Placebo response levels in many drug trials are high, especially with therapeutic areas that rely on patient-reported outcome measures. I (LT) recently read a very thoughtful paper by sexologist Andrea Bradford called “Listening to placebo in clinical trials for female sexual dysfunction” that opened my eyes to many important elements.(1) Since PRO measures are increasing in popularity during our current “lifestyle medications” era of pharmaceutical manufacture, it seems important to unpack the placebo phenomenon.

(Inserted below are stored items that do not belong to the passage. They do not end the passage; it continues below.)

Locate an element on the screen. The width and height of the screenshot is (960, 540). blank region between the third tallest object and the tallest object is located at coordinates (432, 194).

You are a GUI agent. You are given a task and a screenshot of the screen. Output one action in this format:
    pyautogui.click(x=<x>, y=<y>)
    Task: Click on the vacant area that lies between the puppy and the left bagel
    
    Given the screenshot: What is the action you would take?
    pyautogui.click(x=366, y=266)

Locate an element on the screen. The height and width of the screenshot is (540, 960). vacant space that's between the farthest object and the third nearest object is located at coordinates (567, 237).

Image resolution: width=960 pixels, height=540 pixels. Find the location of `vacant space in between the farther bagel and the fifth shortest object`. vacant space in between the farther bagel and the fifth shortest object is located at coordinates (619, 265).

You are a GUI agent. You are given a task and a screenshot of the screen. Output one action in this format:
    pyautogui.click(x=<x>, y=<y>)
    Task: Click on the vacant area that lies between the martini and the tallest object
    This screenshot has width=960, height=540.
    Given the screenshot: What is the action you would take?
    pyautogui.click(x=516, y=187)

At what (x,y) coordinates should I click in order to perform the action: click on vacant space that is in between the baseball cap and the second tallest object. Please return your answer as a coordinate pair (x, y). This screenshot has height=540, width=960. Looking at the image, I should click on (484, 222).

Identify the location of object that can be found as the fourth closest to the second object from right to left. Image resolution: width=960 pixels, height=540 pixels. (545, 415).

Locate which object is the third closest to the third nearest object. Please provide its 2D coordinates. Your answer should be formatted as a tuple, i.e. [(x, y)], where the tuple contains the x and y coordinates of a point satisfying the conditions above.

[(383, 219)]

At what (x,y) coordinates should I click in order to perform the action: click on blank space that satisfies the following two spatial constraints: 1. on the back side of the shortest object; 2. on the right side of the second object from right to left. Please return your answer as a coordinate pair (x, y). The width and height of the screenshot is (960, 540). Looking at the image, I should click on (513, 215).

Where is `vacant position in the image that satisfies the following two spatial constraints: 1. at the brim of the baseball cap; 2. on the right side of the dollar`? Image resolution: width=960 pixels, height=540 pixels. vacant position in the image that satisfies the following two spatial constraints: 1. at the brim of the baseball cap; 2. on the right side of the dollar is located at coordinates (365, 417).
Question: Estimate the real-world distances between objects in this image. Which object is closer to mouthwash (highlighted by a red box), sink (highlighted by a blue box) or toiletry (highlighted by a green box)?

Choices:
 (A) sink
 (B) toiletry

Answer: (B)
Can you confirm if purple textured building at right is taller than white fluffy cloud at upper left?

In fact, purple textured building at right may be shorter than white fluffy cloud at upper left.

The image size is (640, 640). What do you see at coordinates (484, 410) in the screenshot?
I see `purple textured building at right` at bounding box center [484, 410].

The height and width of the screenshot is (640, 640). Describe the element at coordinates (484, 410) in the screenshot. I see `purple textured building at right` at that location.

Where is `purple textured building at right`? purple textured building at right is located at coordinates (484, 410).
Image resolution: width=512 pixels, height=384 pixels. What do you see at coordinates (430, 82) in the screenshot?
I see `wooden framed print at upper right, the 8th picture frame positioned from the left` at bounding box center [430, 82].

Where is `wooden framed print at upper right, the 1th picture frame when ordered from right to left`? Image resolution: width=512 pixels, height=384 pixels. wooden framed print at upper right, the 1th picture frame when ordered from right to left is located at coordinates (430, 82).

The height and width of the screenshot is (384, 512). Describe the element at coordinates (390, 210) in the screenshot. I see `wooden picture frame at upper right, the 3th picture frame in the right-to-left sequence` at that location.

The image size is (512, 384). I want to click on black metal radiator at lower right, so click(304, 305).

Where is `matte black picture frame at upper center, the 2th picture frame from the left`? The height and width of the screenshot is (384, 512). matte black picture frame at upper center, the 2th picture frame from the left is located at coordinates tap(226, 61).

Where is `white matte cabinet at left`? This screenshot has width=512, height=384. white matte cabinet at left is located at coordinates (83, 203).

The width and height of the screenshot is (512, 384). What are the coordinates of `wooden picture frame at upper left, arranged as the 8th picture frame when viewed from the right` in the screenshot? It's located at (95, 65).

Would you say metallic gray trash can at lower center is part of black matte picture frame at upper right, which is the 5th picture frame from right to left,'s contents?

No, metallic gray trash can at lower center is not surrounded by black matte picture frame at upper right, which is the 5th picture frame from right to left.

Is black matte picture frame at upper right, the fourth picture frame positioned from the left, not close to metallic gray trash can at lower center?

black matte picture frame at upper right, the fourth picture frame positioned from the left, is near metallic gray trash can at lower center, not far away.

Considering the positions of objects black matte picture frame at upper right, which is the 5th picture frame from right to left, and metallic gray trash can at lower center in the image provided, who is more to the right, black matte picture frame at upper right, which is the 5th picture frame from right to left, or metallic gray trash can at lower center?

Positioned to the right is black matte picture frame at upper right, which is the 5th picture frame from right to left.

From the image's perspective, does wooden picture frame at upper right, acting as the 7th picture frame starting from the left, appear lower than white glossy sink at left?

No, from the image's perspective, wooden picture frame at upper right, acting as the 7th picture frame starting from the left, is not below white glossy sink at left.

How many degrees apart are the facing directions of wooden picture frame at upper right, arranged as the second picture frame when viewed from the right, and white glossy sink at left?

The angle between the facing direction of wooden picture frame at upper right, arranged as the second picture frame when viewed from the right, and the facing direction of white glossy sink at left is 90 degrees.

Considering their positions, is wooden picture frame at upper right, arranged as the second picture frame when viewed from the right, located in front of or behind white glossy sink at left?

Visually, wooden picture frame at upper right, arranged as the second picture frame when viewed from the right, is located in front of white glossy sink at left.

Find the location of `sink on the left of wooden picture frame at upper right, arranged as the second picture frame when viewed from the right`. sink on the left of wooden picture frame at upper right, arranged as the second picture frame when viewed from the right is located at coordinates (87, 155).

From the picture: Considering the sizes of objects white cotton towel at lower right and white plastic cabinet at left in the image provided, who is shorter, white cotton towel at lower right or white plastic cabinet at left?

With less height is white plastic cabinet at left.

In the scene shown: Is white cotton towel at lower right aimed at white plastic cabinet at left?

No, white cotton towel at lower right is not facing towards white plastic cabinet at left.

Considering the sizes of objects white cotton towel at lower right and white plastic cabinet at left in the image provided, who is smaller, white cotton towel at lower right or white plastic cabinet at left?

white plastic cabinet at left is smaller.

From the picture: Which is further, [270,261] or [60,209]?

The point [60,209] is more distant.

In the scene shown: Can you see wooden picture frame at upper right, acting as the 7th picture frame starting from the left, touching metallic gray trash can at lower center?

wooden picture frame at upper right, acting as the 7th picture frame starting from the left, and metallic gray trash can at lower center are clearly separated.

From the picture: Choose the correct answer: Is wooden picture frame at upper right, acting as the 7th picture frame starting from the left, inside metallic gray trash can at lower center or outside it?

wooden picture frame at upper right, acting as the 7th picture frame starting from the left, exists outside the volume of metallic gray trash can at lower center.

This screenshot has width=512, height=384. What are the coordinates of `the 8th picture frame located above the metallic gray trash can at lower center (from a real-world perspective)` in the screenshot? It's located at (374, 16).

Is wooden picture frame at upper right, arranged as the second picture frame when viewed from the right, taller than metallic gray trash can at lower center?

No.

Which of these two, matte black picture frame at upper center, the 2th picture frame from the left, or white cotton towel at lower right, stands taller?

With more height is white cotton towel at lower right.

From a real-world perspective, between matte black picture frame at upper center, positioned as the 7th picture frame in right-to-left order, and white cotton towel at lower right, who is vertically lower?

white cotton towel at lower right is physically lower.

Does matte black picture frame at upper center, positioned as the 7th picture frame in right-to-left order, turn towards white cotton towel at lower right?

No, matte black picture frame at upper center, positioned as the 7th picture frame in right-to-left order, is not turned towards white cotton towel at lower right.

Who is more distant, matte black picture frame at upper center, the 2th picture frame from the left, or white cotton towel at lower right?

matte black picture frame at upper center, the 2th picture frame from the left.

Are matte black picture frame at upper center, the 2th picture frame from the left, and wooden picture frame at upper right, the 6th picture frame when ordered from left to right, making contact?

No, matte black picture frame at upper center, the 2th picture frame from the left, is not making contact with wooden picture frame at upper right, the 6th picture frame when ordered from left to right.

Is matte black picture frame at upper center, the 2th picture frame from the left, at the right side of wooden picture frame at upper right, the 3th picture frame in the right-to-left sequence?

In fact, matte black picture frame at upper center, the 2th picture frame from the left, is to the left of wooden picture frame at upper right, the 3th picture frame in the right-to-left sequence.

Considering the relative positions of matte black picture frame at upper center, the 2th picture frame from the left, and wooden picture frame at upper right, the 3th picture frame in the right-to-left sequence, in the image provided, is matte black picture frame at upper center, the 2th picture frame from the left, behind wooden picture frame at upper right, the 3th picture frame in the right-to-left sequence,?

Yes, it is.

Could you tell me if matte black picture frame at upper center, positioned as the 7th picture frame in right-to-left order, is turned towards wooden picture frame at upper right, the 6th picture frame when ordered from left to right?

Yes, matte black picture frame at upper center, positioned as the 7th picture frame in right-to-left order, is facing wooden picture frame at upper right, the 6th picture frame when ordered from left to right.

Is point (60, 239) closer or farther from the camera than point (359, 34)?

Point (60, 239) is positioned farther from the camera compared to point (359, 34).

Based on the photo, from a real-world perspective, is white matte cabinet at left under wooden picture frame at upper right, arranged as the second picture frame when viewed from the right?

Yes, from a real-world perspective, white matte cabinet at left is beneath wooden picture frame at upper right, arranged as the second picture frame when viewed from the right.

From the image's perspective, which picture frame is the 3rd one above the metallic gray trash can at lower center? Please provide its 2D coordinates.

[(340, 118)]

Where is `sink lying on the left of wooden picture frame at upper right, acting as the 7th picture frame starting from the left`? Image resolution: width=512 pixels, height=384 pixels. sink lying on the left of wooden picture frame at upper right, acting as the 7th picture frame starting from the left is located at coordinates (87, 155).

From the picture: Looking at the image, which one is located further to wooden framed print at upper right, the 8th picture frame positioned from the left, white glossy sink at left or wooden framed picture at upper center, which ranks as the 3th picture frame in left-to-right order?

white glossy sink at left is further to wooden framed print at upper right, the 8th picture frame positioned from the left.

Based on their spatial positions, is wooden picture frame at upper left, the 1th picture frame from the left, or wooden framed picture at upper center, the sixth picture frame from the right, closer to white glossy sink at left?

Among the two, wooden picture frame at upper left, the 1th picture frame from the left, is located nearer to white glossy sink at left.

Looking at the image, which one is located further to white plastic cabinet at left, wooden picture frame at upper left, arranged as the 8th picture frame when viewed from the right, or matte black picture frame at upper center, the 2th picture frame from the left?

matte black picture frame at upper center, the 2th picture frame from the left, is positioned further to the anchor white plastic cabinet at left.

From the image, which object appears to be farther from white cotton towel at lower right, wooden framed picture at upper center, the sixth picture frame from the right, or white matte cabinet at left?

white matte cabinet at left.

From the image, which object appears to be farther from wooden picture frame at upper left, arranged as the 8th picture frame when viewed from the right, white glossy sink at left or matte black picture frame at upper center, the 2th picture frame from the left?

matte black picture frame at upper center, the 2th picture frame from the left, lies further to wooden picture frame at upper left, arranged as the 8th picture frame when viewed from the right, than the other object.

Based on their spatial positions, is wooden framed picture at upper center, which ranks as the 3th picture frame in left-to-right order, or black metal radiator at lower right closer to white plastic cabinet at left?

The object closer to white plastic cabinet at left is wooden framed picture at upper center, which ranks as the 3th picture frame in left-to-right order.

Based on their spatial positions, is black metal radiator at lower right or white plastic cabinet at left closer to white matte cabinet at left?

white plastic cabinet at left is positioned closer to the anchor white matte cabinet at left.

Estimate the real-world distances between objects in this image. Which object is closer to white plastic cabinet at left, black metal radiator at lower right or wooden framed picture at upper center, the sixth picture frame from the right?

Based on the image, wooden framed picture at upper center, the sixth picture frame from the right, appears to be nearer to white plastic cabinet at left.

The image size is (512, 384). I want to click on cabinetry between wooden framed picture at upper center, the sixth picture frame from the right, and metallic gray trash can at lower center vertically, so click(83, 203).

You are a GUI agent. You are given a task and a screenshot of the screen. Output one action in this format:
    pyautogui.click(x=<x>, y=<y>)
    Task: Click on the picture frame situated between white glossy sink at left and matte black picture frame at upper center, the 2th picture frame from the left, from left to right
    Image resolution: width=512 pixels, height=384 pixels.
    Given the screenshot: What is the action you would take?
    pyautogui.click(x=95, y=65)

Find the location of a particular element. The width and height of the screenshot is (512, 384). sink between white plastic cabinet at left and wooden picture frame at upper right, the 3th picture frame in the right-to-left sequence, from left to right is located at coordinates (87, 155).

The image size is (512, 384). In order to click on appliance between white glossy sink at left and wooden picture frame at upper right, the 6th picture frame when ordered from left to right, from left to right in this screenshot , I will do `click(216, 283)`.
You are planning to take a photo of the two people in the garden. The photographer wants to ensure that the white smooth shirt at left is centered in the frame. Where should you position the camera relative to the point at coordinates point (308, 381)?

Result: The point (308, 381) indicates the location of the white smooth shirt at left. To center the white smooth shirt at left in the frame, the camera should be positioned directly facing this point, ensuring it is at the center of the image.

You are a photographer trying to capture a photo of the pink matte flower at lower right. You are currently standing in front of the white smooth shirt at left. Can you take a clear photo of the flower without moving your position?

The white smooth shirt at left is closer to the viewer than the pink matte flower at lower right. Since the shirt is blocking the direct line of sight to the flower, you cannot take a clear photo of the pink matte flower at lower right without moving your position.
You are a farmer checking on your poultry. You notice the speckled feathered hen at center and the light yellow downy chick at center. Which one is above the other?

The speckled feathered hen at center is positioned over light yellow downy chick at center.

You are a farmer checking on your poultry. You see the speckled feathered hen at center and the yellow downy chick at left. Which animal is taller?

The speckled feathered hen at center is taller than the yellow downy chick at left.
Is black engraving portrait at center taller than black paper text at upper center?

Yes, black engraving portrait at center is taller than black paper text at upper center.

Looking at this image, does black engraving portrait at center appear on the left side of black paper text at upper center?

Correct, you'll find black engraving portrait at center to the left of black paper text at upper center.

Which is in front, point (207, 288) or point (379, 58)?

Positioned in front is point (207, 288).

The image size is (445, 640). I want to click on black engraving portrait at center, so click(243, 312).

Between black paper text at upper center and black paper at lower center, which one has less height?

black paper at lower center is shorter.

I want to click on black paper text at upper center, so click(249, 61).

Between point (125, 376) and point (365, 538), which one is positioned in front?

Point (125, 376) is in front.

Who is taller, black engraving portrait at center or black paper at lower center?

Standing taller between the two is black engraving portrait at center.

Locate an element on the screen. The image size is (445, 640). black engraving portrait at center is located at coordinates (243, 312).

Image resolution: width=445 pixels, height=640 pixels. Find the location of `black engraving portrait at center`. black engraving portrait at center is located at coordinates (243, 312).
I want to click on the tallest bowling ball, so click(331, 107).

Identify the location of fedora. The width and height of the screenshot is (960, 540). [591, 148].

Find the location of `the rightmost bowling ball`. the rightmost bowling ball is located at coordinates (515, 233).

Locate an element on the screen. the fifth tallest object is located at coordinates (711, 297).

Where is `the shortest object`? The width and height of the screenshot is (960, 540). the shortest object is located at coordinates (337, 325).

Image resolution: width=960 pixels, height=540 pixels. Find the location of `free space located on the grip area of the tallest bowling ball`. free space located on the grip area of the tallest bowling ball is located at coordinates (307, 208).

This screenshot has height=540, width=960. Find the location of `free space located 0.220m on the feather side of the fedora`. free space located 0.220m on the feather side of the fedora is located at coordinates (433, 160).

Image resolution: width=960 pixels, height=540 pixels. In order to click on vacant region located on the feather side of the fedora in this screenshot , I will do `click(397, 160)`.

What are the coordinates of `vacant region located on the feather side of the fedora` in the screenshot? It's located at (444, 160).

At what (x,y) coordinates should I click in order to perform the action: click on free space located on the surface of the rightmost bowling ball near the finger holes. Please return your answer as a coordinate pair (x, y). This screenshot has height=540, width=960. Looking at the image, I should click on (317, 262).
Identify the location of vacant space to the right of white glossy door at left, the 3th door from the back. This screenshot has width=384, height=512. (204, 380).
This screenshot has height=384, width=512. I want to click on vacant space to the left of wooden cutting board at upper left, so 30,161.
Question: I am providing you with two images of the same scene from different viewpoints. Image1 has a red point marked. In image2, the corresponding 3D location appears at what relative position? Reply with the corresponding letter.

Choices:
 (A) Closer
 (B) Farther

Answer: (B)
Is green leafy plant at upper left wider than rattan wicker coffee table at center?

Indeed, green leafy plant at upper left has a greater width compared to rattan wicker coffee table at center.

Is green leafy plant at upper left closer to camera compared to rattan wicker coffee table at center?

Typically, one thinks of a placebo as a “sugar pill,” an inert substance that modifies behavior, but not through any specific pharmacological impact. But this is overly simple. For one thing, new studies show that placebos do have physiologically measurable results. For another, “nonspecific” effects due to placebo and “specific” effects due to drug may be additive, interactive, or competitive – we don’t really know.
More importantly, the trials conditions under which drugs and placebos are administered (e.g., pre-trial publicity about the “great new drug” that hypes expectations, interactions with staff that focus the trial subject’s attention on one aspect or another, self-monitoring due to checklist or diary instructions, inclusion/eligibility criteria to get into trials) act as placebo elements themselves – encouraging, educating, and including people most likely to show positive results while excluding others. This biases the results of the trials. The point is that no one ever studies these factors and they remain invisible, yet everyone realizes how influential they can be. It’s absurd when you think about it.
Bradford explores at length the important interactions of perceptible physical changes and expectancies in the placebo effect. If a trial subject expects the active drug to produce some sort of subjective effect and the placebo not to, this expectancy will affect her response and totally influence the alleged objective “blinding” in the trial. An “active placebo” is a new idea – giving the placebo some side effects that won’t affect the behavior under study, but will give the trial subject a sense that something is going on. Also, debriefing study stubjects to find out which condition they thought they were in is important to see if the blinding was effective.
To me, the placebo effect is the 800 pound elephant in the room when it comes to drug trials on PRO areas such as sexual dysfunction. We must get the FDA to pay more attention!
(1) Bradford, A. (2013) Listening to placebo in clinical trials for female sexual dysfunction. Journal of Sexual Medicine, 10: 451-459.